* _YOUR OBJECTIVE_
Exact repetition is the task: copy every entry below.

Collected data
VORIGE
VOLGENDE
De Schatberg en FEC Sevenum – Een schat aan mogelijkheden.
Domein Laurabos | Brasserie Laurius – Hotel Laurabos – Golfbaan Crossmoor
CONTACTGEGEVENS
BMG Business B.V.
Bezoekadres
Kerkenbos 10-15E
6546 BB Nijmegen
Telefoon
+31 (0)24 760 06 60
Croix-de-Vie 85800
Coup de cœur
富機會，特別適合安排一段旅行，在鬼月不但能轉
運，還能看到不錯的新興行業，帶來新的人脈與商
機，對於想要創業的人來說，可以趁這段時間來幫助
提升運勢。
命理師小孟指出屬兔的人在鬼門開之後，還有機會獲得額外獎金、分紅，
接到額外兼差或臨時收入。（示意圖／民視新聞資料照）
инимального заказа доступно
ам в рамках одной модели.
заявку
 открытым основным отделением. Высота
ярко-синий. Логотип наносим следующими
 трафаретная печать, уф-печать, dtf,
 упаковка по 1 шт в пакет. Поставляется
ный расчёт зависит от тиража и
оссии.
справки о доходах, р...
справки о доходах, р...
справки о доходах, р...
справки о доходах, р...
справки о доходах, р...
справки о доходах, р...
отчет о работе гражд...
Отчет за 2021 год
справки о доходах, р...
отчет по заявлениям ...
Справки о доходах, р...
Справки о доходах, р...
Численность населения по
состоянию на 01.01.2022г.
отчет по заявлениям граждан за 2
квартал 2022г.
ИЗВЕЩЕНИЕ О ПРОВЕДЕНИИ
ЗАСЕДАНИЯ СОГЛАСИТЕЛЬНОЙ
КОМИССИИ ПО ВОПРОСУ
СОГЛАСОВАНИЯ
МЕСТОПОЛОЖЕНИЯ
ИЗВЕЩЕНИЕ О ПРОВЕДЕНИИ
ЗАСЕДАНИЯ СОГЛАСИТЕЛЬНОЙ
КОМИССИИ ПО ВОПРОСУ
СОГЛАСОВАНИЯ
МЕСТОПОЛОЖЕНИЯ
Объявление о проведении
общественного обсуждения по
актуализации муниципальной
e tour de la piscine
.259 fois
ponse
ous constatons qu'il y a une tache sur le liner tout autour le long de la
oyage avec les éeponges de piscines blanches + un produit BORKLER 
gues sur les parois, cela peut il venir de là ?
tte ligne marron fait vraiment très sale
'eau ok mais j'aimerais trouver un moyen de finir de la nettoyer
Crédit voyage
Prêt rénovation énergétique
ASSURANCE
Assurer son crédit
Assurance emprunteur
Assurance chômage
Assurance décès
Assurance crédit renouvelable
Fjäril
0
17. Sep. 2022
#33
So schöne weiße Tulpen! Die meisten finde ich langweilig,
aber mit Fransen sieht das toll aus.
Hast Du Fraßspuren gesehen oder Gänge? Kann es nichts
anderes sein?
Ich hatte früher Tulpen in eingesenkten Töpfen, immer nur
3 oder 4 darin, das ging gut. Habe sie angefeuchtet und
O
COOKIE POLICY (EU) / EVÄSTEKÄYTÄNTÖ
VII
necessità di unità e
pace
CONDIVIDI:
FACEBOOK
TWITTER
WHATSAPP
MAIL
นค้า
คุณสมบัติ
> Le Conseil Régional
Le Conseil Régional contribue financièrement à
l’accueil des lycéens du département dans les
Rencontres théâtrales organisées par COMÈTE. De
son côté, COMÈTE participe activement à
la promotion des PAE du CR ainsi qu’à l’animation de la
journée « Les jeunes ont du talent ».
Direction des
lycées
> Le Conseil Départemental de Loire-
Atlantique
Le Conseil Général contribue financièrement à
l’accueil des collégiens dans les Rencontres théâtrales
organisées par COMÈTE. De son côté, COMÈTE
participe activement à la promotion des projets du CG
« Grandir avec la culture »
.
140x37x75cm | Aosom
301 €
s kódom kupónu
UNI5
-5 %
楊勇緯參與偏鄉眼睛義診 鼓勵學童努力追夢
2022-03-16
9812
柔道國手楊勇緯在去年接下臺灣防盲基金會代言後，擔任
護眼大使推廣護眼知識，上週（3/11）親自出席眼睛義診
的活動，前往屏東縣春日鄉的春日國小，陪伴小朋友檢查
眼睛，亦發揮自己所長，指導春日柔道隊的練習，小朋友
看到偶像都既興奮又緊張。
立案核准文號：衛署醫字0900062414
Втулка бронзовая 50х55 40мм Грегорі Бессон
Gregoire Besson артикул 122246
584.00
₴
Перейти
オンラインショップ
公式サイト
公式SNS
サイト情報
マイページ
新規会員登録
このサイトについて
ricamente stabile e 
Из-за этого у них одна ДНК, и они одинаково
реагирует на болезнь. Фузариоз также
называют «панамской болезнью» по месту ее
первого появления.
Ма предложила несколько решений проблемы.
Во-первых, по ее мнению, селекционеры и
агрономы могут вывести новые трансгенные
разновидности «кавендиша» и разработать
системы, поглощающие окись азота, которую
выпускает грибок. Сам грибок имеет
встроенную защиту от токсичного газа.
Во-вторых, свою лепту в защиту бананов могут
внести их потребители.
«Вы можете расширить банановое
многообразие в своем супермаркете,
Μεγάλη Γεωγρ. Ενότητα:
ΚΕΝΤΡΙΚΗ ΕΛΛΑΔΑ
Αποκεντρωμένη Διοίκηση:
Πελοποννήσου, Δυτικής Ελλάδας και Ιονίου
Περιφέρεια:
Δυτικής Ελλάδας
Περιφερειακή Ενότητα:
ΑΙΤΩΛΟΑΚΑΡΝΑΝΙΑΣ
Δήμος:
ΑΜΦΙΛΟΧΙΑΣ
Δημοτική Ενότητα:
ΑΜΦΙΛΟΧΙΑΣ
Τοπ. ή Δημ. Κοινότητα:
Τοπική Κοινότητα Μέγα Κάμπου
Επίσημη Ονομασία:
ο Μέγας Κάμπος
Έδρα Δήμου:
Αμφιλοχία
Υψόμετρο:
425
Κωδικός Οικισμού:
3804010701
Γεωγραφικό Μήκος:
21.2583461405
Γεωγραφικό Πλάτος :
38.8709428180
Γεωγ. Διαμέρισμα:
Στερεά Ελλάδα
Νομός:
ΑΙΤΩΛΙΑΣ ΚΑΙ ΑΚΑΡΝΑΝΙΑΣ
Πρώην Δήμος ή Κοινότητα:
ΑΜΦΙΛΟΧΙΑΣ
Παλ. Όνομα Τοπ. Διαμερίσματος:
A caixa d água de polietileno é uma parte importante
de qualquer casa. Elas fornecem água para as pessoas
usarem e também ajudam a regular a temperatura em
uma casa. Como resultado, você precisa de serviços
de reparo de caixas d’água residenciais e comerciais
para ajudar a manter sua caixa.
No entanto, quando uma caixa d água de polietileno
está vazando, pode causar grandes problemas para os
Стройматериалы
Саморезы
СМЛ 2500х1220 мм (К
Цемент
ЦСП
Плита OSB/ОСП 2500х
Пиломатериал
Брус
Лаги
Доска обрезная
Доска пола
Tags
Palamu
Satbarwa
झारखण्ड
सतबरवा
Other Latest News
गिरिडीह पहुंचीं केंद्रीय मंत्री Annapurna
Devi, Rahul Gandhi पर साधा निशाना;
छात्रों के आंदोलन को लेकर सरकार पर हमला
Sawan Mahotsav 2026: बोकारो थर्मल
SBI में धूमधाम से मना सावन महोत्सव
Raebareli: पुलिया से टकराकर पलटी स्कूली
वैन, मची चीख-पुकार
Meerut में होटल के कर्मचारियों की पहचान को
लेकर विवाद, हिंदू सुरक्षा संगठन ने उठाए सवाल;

* _THE ANSWER_
VORIGE
VOLGENDE
De Schatberg en FEC Sevenum – Een schat aan mogelijkheden.
Domein Laurabos | Brasserie Laurius – Hotel Laurabos – Golfbaan Crossmoor
CONTACTGEGEVENS
BMG Business B.V.
Bezoekadres
Kerkenbos 10-15E
6546 BB Nijmegen
Telefoon
+31 (0)24 760 06 60
Croix-de-Vie 85800
Coup de cœur
富機會，特別適合安排一段旅行，在鬼月不但能轉
運，還能看到不錯的新興行業，帶來新的人脈與商
機，對於想要創業的人來說，可以趁這段時間來幫助
提升運勢。
命理師小孟指出屬兔的人在鬼門開之後，還有機會獲得額外獎金、分紅，
接到額外兼差或臨時收入。（示意圖／民視新聞資料照）
инимального заказа доступно
ам в рамках одной модели.
заявку
 открытым основным отделением. Высота
ярко-синий. Логотип наносим следующими
 трафаретная печать, уф-печать, dtf,
 упаковка по 1 шт в пакет. Поставляется
ный расчёт зависит от тиража и
оссии.
справки о доходах, р...
справки о доходах, р...
справки о доходах, р...
справки о доходах, р...
справки о доходах, р...
справки о доходах, р...
отчет о работе гражд...
Отчет за 2021 год
справки о доходах, р...
отчет по заявлениям ...
Справки о доходах, р...
Справки о доходах, р...
Численность населения по
состоянию на 01.01.2022г.
отчет по заявлениям граждан за 2
квартал 2022г.
ИЗВЕЩЕНИЕ О ПРОВЕДЕНИИ
ЗАСЕДАНИЯ СОГЛАСИТЕЛЬНОЙ
КОМИССИИ ПО ВОПРОСУ
СОГЛАСОВАНИЯ
МЕСТОПОЛОЖЕНИЯ
ИЗВЕЩЕНИЕ О ПРОВЕДЕНИИ
ЗАСЕДАНИЯ СОГЛАСИТЕЛЬНОЙ
КОМИССИИ ПО ВОПРОСУ
СОГЛАСОВАНИЯ
МЕСТОПОЛОЖЕНИЯ
Объявление о проведении
общественного обсуждения по
актуализации муниципальной
e tour de la piscine
.259 fois
ponse
ous constatons qu'il y a une tache sur le liner tout autour le long de la
oyage avec les éeponges de piscines blanches + un produit BORKLER 
gues sur les parois, cela peut il venir de là ?
tte ligne marron fait vraiment très sale
'eau ok mais j'aimerais trouver un moyen de finir de la nettoyer
Crédit voyage
Prêt rénovation énergétique
ASSURANCE
Assurer son crédit
Assurance emprunteur
Assurance chômage
Assurance décès
Assurance crédit renouvelable
Fjäril
0
17. Sep. 2022
#33
So schöne weiße Tulpen! Die meisten finde ich langweilig,
aber mit Fransen sieht das toll aus.
Hast Du Fraßspuren gesehen oder Gänge? Kann es nichts
anderes sein?
Ich hatte früher Tulpen in eingesenkten Töpfen, immer nur
3 oder 4 darin, das ging gut. Habe sie angefeuchtet und
O
COOKIE POLICY (EU) / EVÄSTEKÄYTÄNTÖ
VII
necessità di unità e
pace
CONDIVIDI:
FACEBOOK
TWITTER
WHATSAPP
MAIL
นค้า
คุณสมบัติ
> Le Conseil Régional
Le Conseil Régional contribue financièrement à
l’accueil des lycéens du département dans les
Rencontres théâtrales organisées par COMÈTE. De
son côté, COMÈTE participe activement à
la promotion des PAE du CR ainsi qu’à l’animation de la
journée « Les jeunes ont du talent ».
Direction des
lycées
> Le Conseil Départemental de Loire-
Atlantique
Le Conseil Général contribue financièrement à
l’accueil des collégiens dans les Rencontres théâtrales
organisées par COMÈTE. De son côté, COMÈTE
participe activement à la promotion des projets du CG
« Grandir avec la culture »
.
140x37x75cm | Aosom
301 €
s kódom kupónu
UNI5
-5 %
楊勇緯參與偏鄉眼睛義診 鼓勵學童努力追夢
2022-03-16
9812
柔道國手楊勇緯在去年接下臺灣防盲基金會代言後，擔任
護眼大使推廣護眼知識，上週（3/11）親自出席眼睛義診
的活動，前往屏東縣春日鄉的春日國小，陪伴小朋友檢查
眼睛，亦發揮自己所長，指導春日柔道隊的練習，小朋友
看到偶像都既興奮又緊張。
立案核准文號：衛署醫字0900062414
Втулка бронзовая 50х55 40мм Грегорі Бессон
Gregoire Besson артикул 122246
584.00
₴
Перейти
オンラインショップ
公式サイト
公式SNS
サイト情報
マイページ
新規会員登録
このサイトについて
ricamente stabile e 
Из-за этого у них одна ДНК, и они одинаково
реагирует на болезнь. Фузариоз также
называют «панамской болезнью» по месту ее
первого появления.
Ма предложила несколько решений проблемы.
Во-первых, по ее мнению, селекционеры и
агрономы могут вывести новые трансгенные
разновидности «кавендиша» и разработать
системы, поглощающие окись азота, которую
выпускает грибок. Сам грибок имеет
встроенную защиту от токсичного газа.
Во-вторых, свою лепту в защиту бананов могут
внести их потребители.
«Вы можете расширить банановое
многообразие в своем супермаркете,
Μεγάλη Γεωγρ. Ενότητα:
ΚΕΝΤΡΙΚΗ ΕΛΛΑΔΑ
Αποκεντρωμένη Διοίκηση:
Πελοποννήσου, Δυτικής Ελλάδας και Ιονίου
Περιφέρεια:
Δυτικής Ελλάδας
Περιφερειακή Ενότητα:
ΑΙΤΩΛΟΑΚΑΡΝΑΝΙΑΣ
Δήμος:
ΑΜΦΙΛΟΧΙΑΣ
Δημοτική Ενότητα:
ΑΜΦΙΛΟΧΙΑΣ
Τοπ. ή Δημ. Κοινότητα:
Τοπική Κοινότητα Μέγα Κάμπου
Επίσημη Ονομασία:
ο Μέγας Κάμπος
Έδρα Δήμου:
Αμφιλοχία
Υψόμετρο:
425
Κωδικός Οικισμού:
3804010701
Γεωγραφικό Μήκος:
21.2583461405
Γεωγραφικό Πλάτος :
38.8709428180
Γεωγ. Διαμέρισμα:
Στερεά Ελλάδα
Νομός:
ΑΙΤΩΛΙΑΣ ΚΑΙ ΑΚΑΡΝΑΝΙΑΣ
Πρώην Δήμος ή Κοινότητα:
ΑΜΦΙΛΟΧΙΑΣ
Παλ. Όνομα Τοπ. Διαμερίσματος:
A caixa d água de polietileno é uma parte importante
de qualquer casa. Elas fornecem água para as pessoas
usarem e também ajudam a regular a temperatura em
uma casa. Como resultado, você precisa de serviços
de reparo de caixas d’água residenciais e comerciais
para ajudar a manter sua caixa.
No entanto, quando uma caixa d água de polietileno
está vazando, pode causar grandes problemas para os
Стройматериалы
Саморезы
СМЛ 2500х1220 мм (К
Цемент
ЦСП
Плита OSB/ОСП 2500х
Пиломатериал
Брус
Лаги
Доска обрезная
Доска пола
Tags
Palamu
Satbarwa
झारखण्ड
सतबरवा
Other Latest News
गिरिडीह पहुंचीं केंद्रीय मंत्री Annapurna
Devi, Rahul Gandhi पर साधा निशाना;
छात्रों के आंदोलन को लेकर सरकार पर हमला
Sawan Mahotsav 2026: बोकारो थर्मल
SBI में धूमधाम से मना सावन महोत्सव
Raebareli: पुलिया से टकराकर पलटी स्कूली
वैन, मची चीख-पुकार
Meerut में होटल के कर्मचारियों की पहचान को
लेकर विवाद, हिंदू सुरक्षा संगठन ने उठाए सवाल;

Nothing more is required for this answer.